The 2013 Whisky Jewbilee, again held the night before Whiskyfest, was a larger event than last year’s installment, with both more exhibitors and more attendees than on the previous year. (Hatton had also tried to organize a second Whiskey Jewbilee event, which was to have been held in Westchester County’s Mount Kisco, on Wednesday evening, but it was canceled due to poor ticket sales.)
According to Karl duHoffmann, who was representing Anchor Distilling (importer of Glenrothes and Glen Grant) at the event, “Jewbilee is more intimate [than Whiskyfest, with a] smaller venue, lots of excitement, lots of energy. … There’s always a lot of enthusiasm for the whiskey with the Jewish community, whereas some of the guys at Whiskyfest are looking to get drunk or are more hesitant” to try new whiskies.
Stephanie Ridgeway, the brand ambassador for Highland Park, said that she found that the patrons of Whisky Jewbilee were “seeking more education [on whiskey]. … They’re coming here for the knowledge, for the experience, and want that interaction with the brand representatives.”
The three-hour event occupied two floors of the West Side Jewish Center, along with a small outdoor pavilion set up as a cigar lounge.
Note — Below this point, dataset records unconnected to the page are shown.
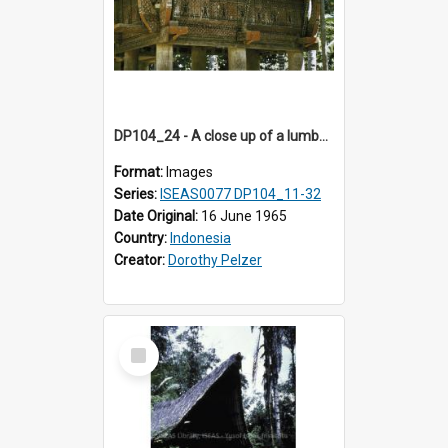
DP104_24 - A close up of a lumbung (rice barn), Palawa, Toraja, Indonesia
Format:
Images
Series:
ISEAS0077 DP104_11-32
Date Original:
16 June 1965
Country:
Indonesia
Creator:
Dorothy Pelzer
Select
Item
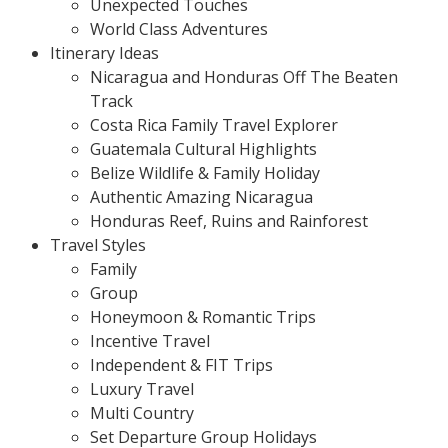
Unexpected Touches
World Class Adventures
Itinerary Ideas
Nicaragua and Honduras Off The Beaten
Track
Costa Rica Family Travel Explorer
Guatemala Cultural Highlights
Belize Wildlife & Family Holiday
Authentic Amazing Nicaragua
Honduras Reef, Ruins and Rainforest
Travel Styles
Family
Group
Honeymoon & Romantic Trips
Incentive Travel
Independent & FIT Trips
Luxury Travel
Multi Country
Set Departure Group Holidays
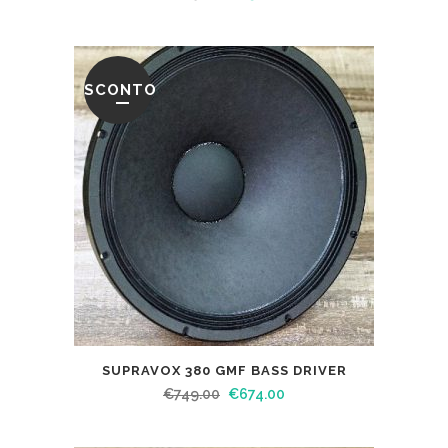
SCONTO
SUPRAVOX 380 GMF BASS DRIVER
€
749.00
€
674.00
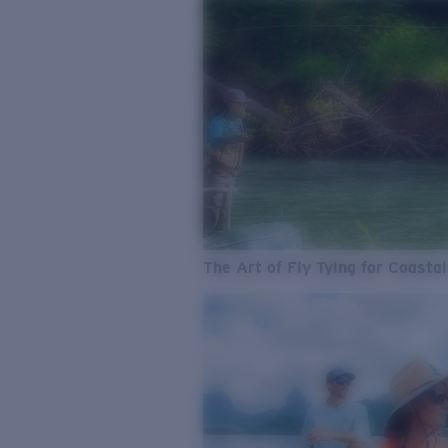
The Art of Fly Tying for Coastal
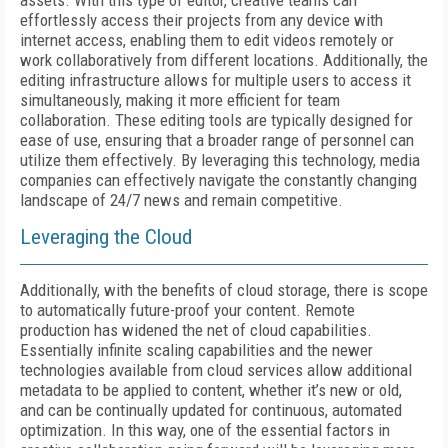
assets. With this type of editor, creative teams can
effortlessly access their projects from any device with
internet access, enabling them to edit videos remotely or
work collaboratively from different locations. Additionally, the
editing infrastructure allows for multiple users to access it
simultaneously, making it more efficient for team
collaboration. These editing tools are typically designed for
ease of use, ensuring that a broader range of personnel can
utilize them effectively. By leveraging this technology, media
companies can effectively navigate the constantly changing
landscape of 24/7 news and remain competitive.
Leveraging the Cloud
Additionally, with the benefits of cloud storage, there is scope
to automatically future-proof your content. Remote
production has widened the net of cloud capabilities.
Essentially infinite scaling capabilities and the newer
technologies available from cloud services allow additional
metadata to be applied to content, whether it’s new or old,
and can be continually updated for continuous, automated
optimization. In this way, one of the essential factors in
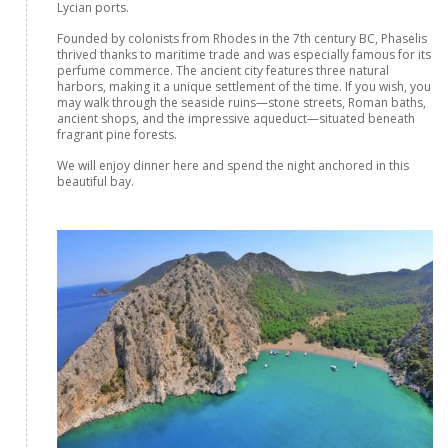
Lycian ports.
Founded by colonists from Rhodes in the 7th century BC, Phaselis
thrived thanks to maritime trade and was especially famous for its
perfume commerce. The ancient city features three natural
harbors, making it a unique settlement of the time. If you wish, you
may walk through the seaside ruins—stone streets, Roman baths,
ancient shops, and the impressive aqueduct—situated beneath
fragrant pine forests.
We will enjoy dinner here and spend the night anchored in this
beautiful bay.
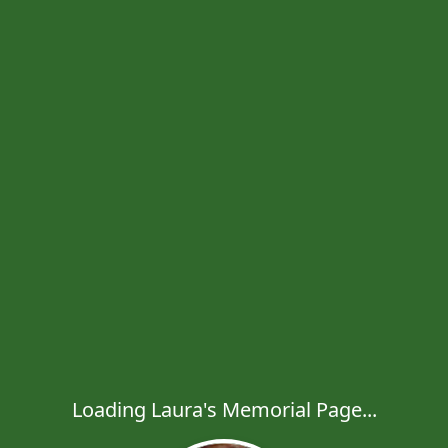
Loading Laura's Memorial Page...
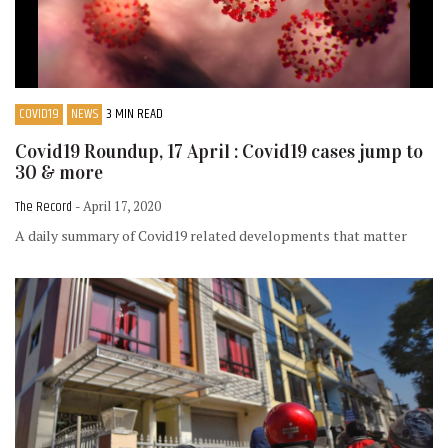
COVID19
NEWS
3 MIN READ
Covid19 Roundup, 17 April : Covid19 cases jump to
30 & more
The Record
- April 17, 2020
A daily summary of Covid19 related developments that matter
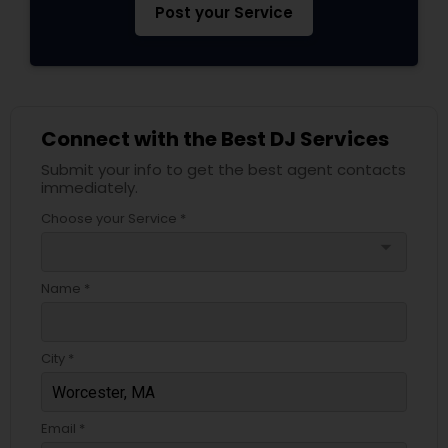
Post your Service
Connect with the Best DJ Services
Submit your info to get the best agent contacts
immediately.
Choose your Service *
arrow_drop_down
Name *
City *
Email *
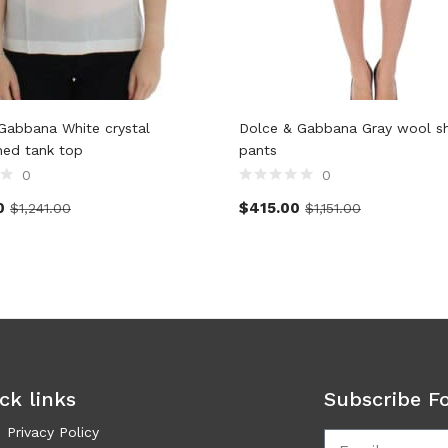
Gabbana White crystal
Dolce & Gabbana Gray wool s
hed tank top
pants
0
0
0
$
415.00
$
1,241.00
$
1,151.00
ck links
Subscribe F
Privacy Policy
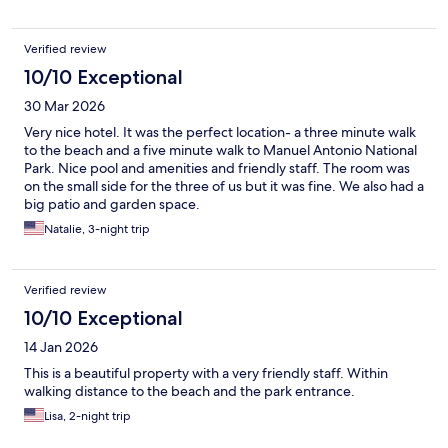
Verified review
10/10 Exceptional
30 Mar 2026
Very nice hotel. It was the perfect location- a three minute walk
to the beach and a five minute walk to Manuel Antonio National
Park. Nice pool and amenities and friendly staff. The room was
on the small side for the three of us but it was fine. We also had a
big patio and garden space.
Natalie, 3-night trip
Verified review
10/10 Exceptional
14 Jan 2026
This is a beautiful property with a very friendly staff. Within
walking distance to the beach and the park entrance.
Lisa, 2-night trip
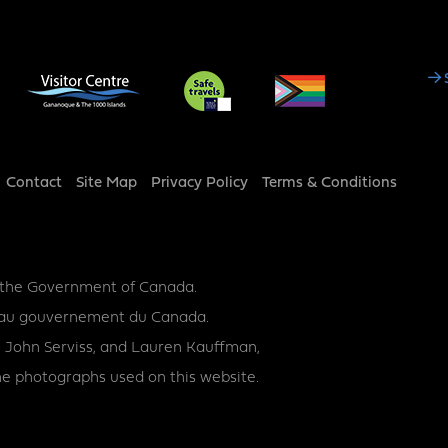
Social
Media
Footer
Contact
Site Map
Privacy Policy
Terms & Conditions
y the Government of Canada.
ce au gouvernement du Canada.
 John Serviss, and Lauren Kauffman,
e photographs used on this website.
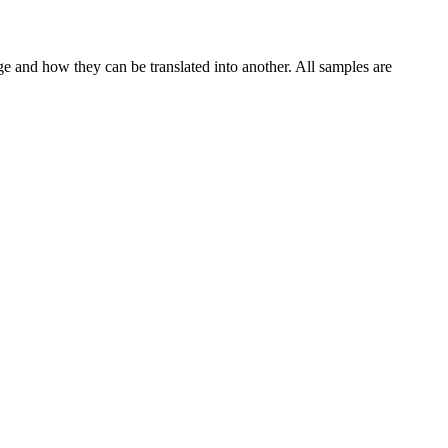
ge and how they can be translated into another. All samples are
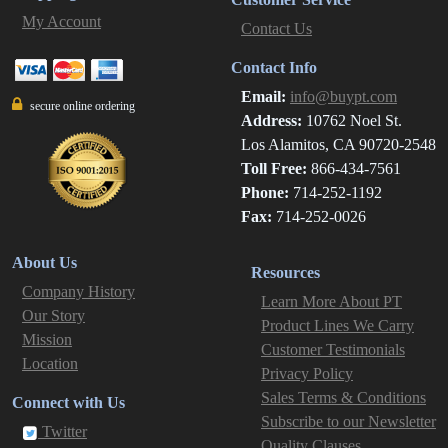
My Account
Contact Us
Contact Info
Email:
info@buypt.com
secure online ordering
Address:
10762 Noel St.
Los Alamitos, CA 90720-2548
Toll Free:
866-434-7561
Phone:
714-252-1192
Fax:
714-252-0026
About Us
Resources
Company History
Learn More About PT
Our Story
Product Lines We Carry
Mission
Customer Testimonials
Location
Privacy Policy
Sales Terms & Conditions
Connect with Us
Subscribe to our Newsletter
Twitter
Quality Clauses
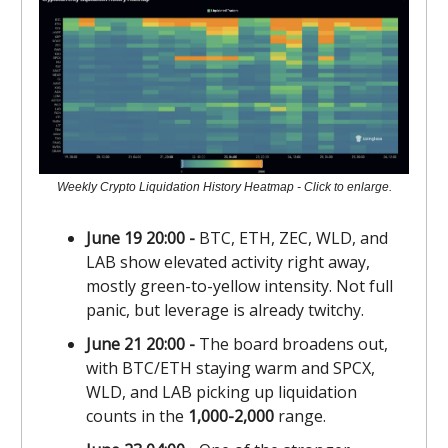
Weekly Crypto Liquidation History Heatmap - Click to enlarge.
June 19 20:00 -
BTC, ETH, ZEC, WLD, and
LAB show elevated activity right away,
mostly green-to-yellow intensity. Not full
panic, but leverage is already twitchy.
June 21 20:00 -
The board broadens out,
with BTC/ETH staying warm and SPCX,
WLD, and LAB picking up liquidation
counts in the
1,000-2,000
range.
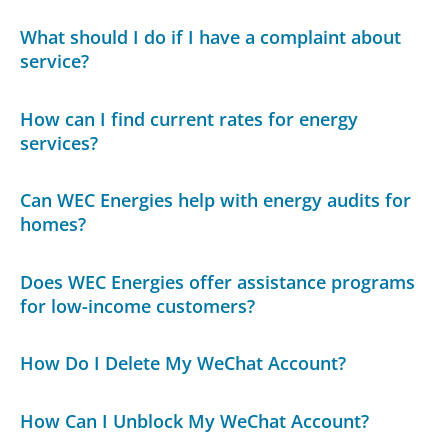
What should I do if I have a complaint about
service?
How can I find current rates for energy
services?
Can WEC Energies help with energy audits for
homes?
Does WEC Energies offer assistance programs
for low-income customers?
How Do I Delete My WeChat Account?
How Can I Unblock My WeChat Account?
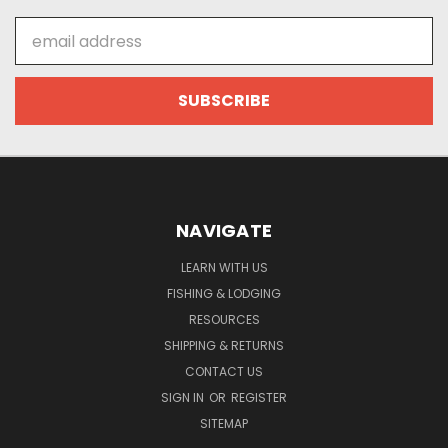
Email
Address
NAVIGATE
LEARN WITH US
FISHING & LODGING
RESOURCES
SHIPPING & RETURNS
CONTACT US
SIGN IN
OR
REGISTER
SITEMAP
Co-sponsoring Whisky Jewbilee this year was Kosher Artisanal, a new online kosher food purveyor whose website will be launched later this year.
Its CEO, Aaron Menche, had for several years been the largest single ticket buyer for Whiskyfest; he organized a kosher outing to Whiskyfest that included dinner afterwards at a nearby kosher restaurant. Menche also helped come up with Whisky Jewbilee’s “kiddush-themed” food menu, which included cholent, herring, charcuterie, and a variety of salads and kugels.
Menche said that after last year’s events, one of his clients suggested, “Why don’t you do it as a kiddush — we all learned how to drink in kiddush clubs, why don’t you try to make it the best kiddush in the world.”
The kiddush connection came up again and again at Whiskyfest.
“After I got married I started going to a shul with a big kiddush club,” said one attendee who asked for anonymity. “Every week about 30 of us would sneak out to make kiddush on single malt and tuna fish. Every week someone would bring a different bottle. “That’s how I learned to like Scotch,” he continued. “Five or six years ago the shul banned our kiddush club, but by then I was hooked.”
Like a kiddush, the Whiskey Jewbilee seemed to have a strong social element, as many of the attendees seemed to know each other through other whiskey events and websites. The event was a “chance to see friends from New Jersey, Washington, D.C., and closer to home, said Shai Franklin, who lives in Westchester County. “It a real cultural vortex.”
Gamliel Kronemer writes the paper’s Fruit of the Vine column about kosher wines.